Estimated reading time: 2½ minutes

Sea turtles have survived for more than 100 million years and today live in almost every ocean basin in the world. There are seven different species – Green, Loggerhead, Hawksbill, Leatherback, Kemp’s Ridley, Olive Ridley and Flatback – but six are either endangered or critically endangered.

Turtles are migratory, travelling between foraging and nesting grounds, and to warmer waters in colder seasons. They can travel thousands of miles and even cross entire oceans. Loggerheads may travel from Japan to Mexico, for example, while Leatherbacks may travel from Indonesia to California and then up to Alaska.

In the last 200 years, turtles have been heavily targeted by people for their eggs, meat, skin and shells, but it is the commercial fishing industry that is driving these incredible creatures right to the brink of extinction. And all because we eat fish.

The Fishing Industry Kills Turtles

The World Wildlife Fund states that “the single biggest threat to most sea turtles is fishing gear”. This is because nets are indiscriminate. They don’t just capture the species targeted, they catch and can kill any animal who is unlucky enough to get caught in their path. Hundreds of thousands of turtles are caught and killed this way every year.

And it’s not just turtles. An estimated 50 million sharks and rays, 300,000 small whales and dolphins, and 300,000 sea birds, including the iconic albatross, are also killed as “bycatch”. The industry calls by-catch “accidental” but it’s no accident; it is inevitable. If you’re dragging vast nets through waters where turtles, whales, and diving seabirds live, they do not stand a chance.

While conservationists and governments discuss the problem of bycatch, the carnage continues. There is only one way to end it: we need to stop supporting the commercial fishing industry, and that means we need to stop buying fish.

Sea Turtle Farming

It’s not just sea turtles in the oceans who are in trouble. There is one appalling sea turtle farm in the Cayman Islands where visitors swim with endangered green sea turtles and pick them up to be photographed with them. These visitors are kept in ignorance. They do not know how stressful this is for the turtles, nor that these are solitary animals who need the wide open oceans but instead are crammed together in shallow concrete tanks. And there is another secret that is kept from them: this is not just a visitor attraction. This is a working farm, where thousands of these endangered animals are bred to be slaughtered for their meat every year.

Conditions at this farm are every bit as bad as any other factory farm. When World Animal Protection investigated, it found evidence of biting sickness, stress, inbreeding and cannibalization. Some animals were even born without eyes.
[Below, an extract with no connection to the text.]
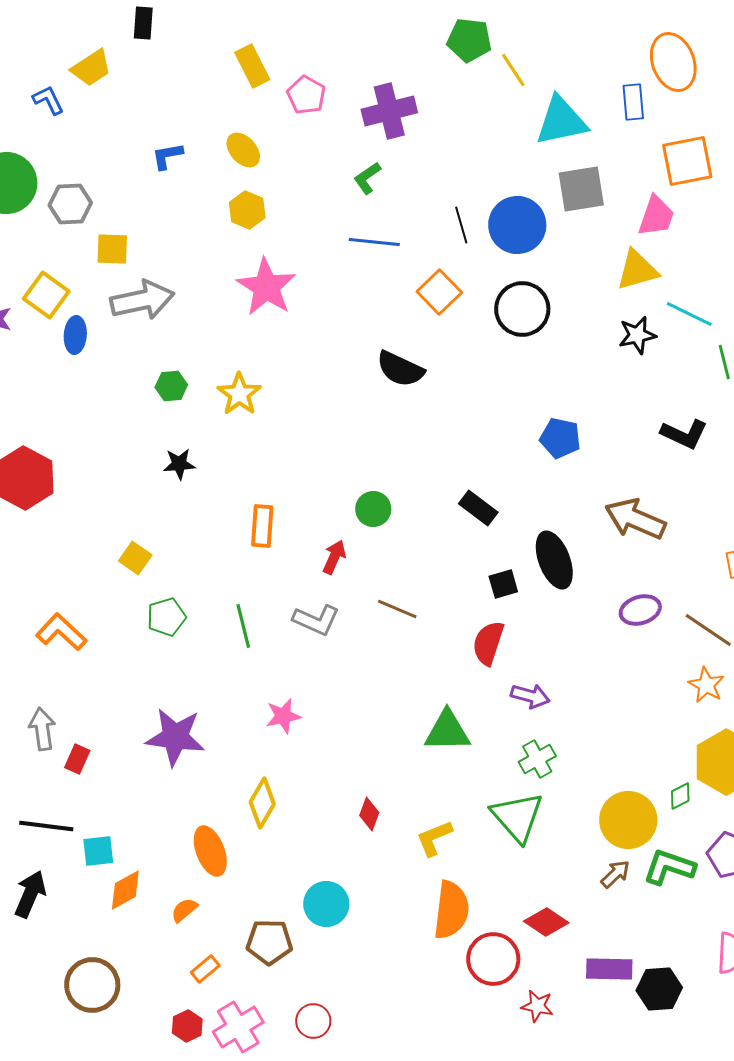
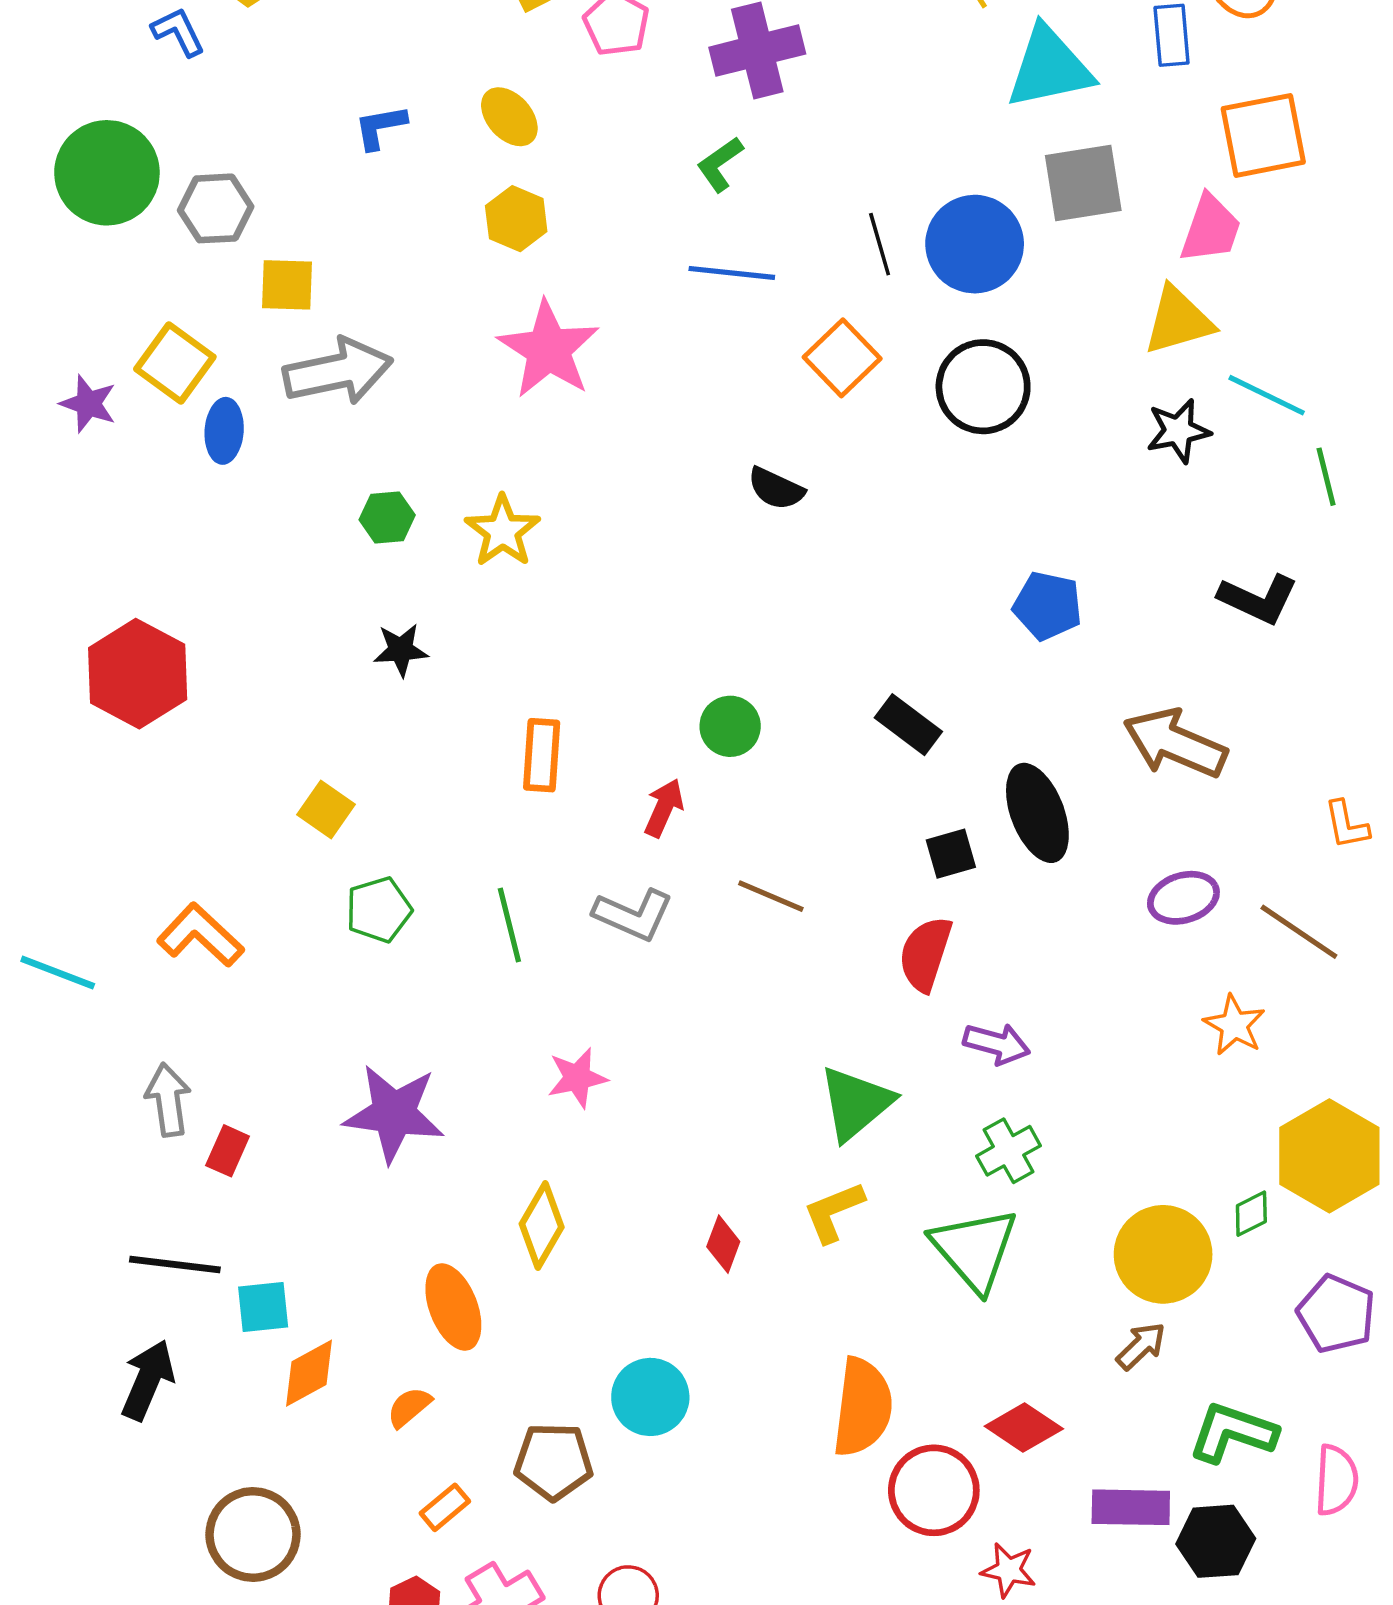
black semicircle: (400, 369) -> (776, 489), size x0.7
orange star: (706, 685) -> (1234, 1025), moved
green triangle: (447, 731) -> (856, 1103), turned -39
yellow L-shape: (434, 838) -> (834, 1212), moved
green L-shape: (669, 867) -> (1233, 1433), moved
You Know What We Have To Do!

Most of us are unlikely to visit the turtle farm in the Cayman Islands (although we can avoid visiting any captive animal who is not in a reputable and caring sanctuary). But the very best way to protect sea turtles – indeed the only way – is to stop eating fish. And when we do that, we are protecting the oceans, biodiversity, sea turtles, and all other marine species, including, of course, the fish themselves.